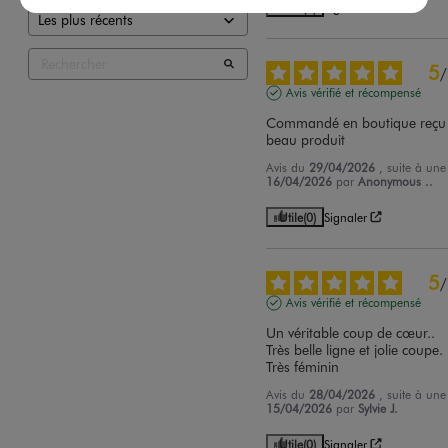
Utile
(0)
Signaler
5
/
Avis vérifié et récompensé
Commandé en boutique reçu 3 
beau produit
Avis du
29/04/2026
, suite à un
16/04/2026
par
Anonymous ..
Utile
(0)
Signaler
5
/
Avis vérifié et récompensé
Un véritable coup de cœur..

Très belle ligne et jolie coupe. 

Très féminin
Avis du
28/04/2026
, suite à un
15/04/2026
par
Sylvie J.
Utile
(0)
Signaler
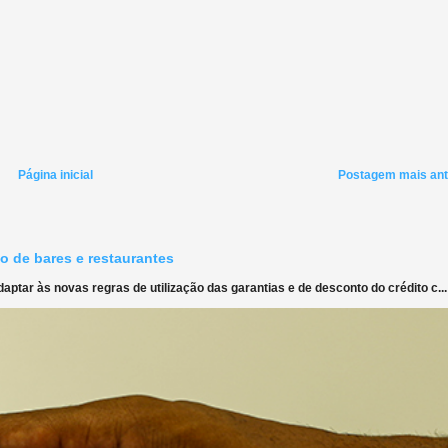
Página inicial
Postagem mais ant
o de bares e restaurantes
ptar às novas regras de utilização das garantias e de desconto do crédito c...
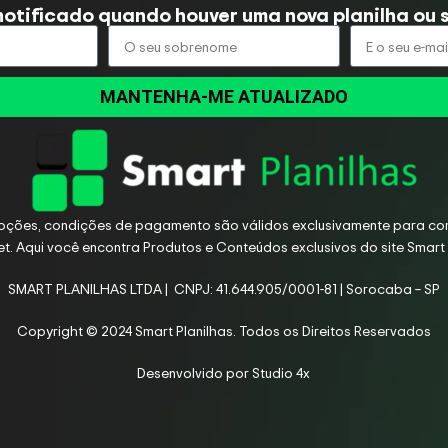
notificado quando houver uma nova planilha ou s
MANTENHA-ME ATUALIZADO
oções, condições de pagamento são válidos exclusivamente para co
net. Aqui você encontra Produtos e Conteúdos exclusivos do site Smart 
SMART PLANILHAS LTDA | CNPJ: 41.644.905/0001-81 | Sorocaba – SP
Copyright © 2024 Smart Planilhas. Todos os Direitos Reservados
Desenvolvido por
Studio 4x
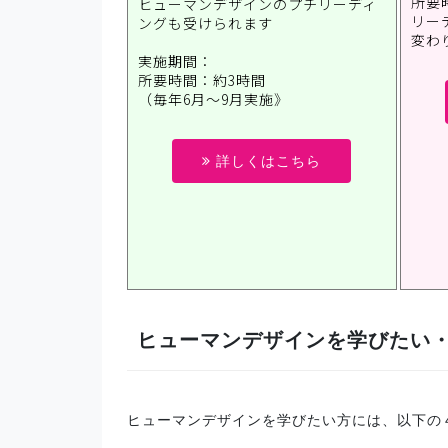
所要時
ヒューマンデザインのプチリーディ
リー
ングも受けられます
変わ
実施期間：
所要時間：約3時間
（毎年6月～9月実施》
詳しくはこちら
ヒューマンデザインを学びたい
ヒューマンデザインを学びたい方には、以下の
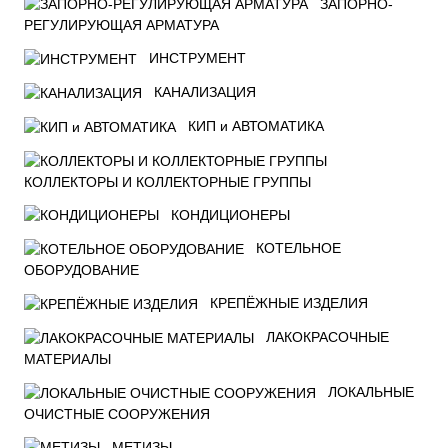
ЗАПОРНО-
РЕГУЛИРУЮЩАЯ АРМАТУРА
ИНСТРУМЕНТ
КАНАЛИЗАЦИЯ
КИП и АВТОМАТИКА
КОЛЛЕКТОРЫ И КОЛЛЕКТОРНЫЕ ГРУППЫ
КОНДИЦИОНЕРЫ
КОТЕЛЬНОЕ
ОБОРУДОВАНИЕ
КРЕПЁЖНЫЕ ИЗДЕЛИЯ
ЛАКОКРАСОЧНЫЕ
МАТЕРИАЛЫ
ЛОКАЛЬНЫЕ
ОЧИСТНЫЕ СООРУЖЕНИЯ
МЕТИЗЫ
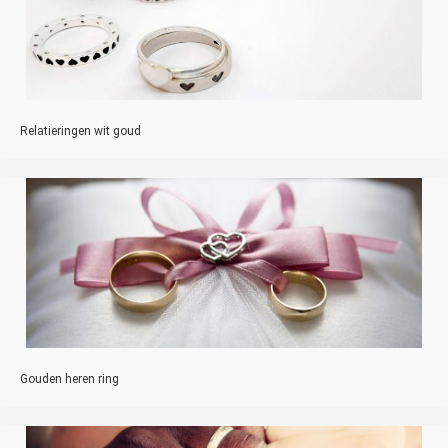
Relatieringen wit goud
Gouden heren ring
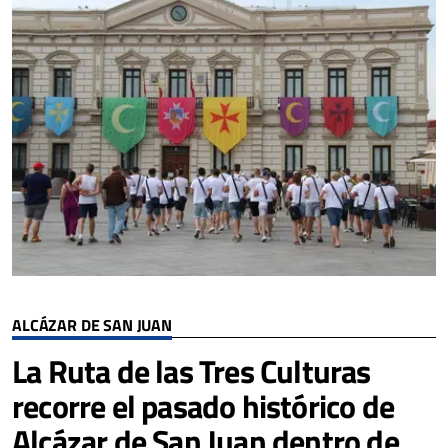
ALCÁZAR DE SAN JUAN
La Ruta de las Tres Culturas
recorre el pasado histórico de
Alcázar de San Juan dentro de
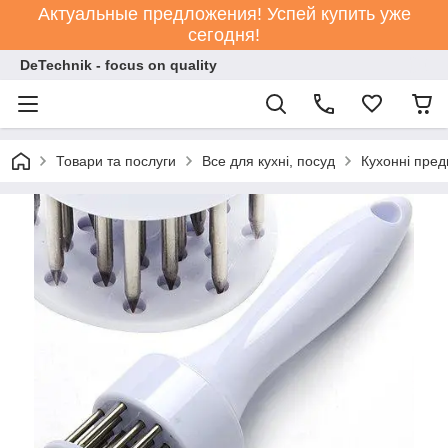
Актуальные предложения! Успей купить уже
сегодня!
DeTechnik - focus on quality
Товари та послуги
Все для кухні, посуд
Кухонні пре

(Task description)
Each line above is to be duplicated exactly, and the pictures are to be omitted.

(Answer to this problem)
Utile
(0)
Signaler
5
/
Avis vérifié et récompensé
Commandé en boutique reçu 3 
beau produit
Avis du
29/04/2026
, suite à un
16/04/2026
par
Anonymous ..
Utile
(0)
Signaler
5
/
Avis vérifié et récompensé
Un véritable coup de cœur..

Très belle ligne et jolie coupe. 

Très féminin
Avis du
28/04/2026
, suite à un
15/04/2026
par
Sylvie J.
Utile
(0)
Signaler
Página inicial
Postagem mais ant
o de bares e restaurantes
ptar às novas regras de utilização das garantias e de desconto do crédito c...
notificado quando houver uma nova planilha ou s
MANTENHA-ME ATUALIZADO
oções, condições de pagamento são válidos exclusivamente para co
net. Aqui você encontra Produtos e Conteúdos exclusivos do site Smart 
SMART PLANILHAS LTDA | CNPJ: 41.644.905/0001-81 | Sorocaba – SP
Copyright © 2024 Smart Planilhas. Todos os Direitos Reservados
Desenvolvido por
Studio 4x
所要時
ヒューマンデザインのプチリーディ
リー
ングも受けられます
変わ
実施期間：
所要時間：約3時間
（毎年6月～9月実施》
詳しくはこちら
ヒューマンデザインを学びたい
ヒューマンデザインを学びたい方には、以下の
ЗАПОРНО-
РЕГУЛИРУЮЩАЯ АРМАТУРА
ИНСТРУМЕНТ
КАНАЛИЗАЦИЯ
КИП и АВТОМАТИКА
КОЛЛЕКТОРЫ И КОЛЛЕКТОРНЫЕ ГРУППЫ
КОНДИЦИОНЕРЫ
КОТЕЛЬНОЕ
ОБОРУДОВАНИЕ
КРЕПЁЖНЫЕ ИЗДЕЛИЯ
ЛАКОКРАСОЧНЫЕ
МАТЕРИАЛЫ
ЛОКАЛЬНЫЕ
ОЧИСТНЫЕ СООРУЖЕНИЯ
МЕТИЗЫ
Relatieringen wit goud
Gouden heren ring
ALCÁZAR DE SAN JUAN
La Ruta de las Tres Culturas
recorre el pasado histórico de
Alcázar de San Juan dentro de
Актуальные предложения! Успей купить уже
сегодня!
DeTechnik - focus on quality
Товари та послуги
Все для кухні, посуд
Кухонні пре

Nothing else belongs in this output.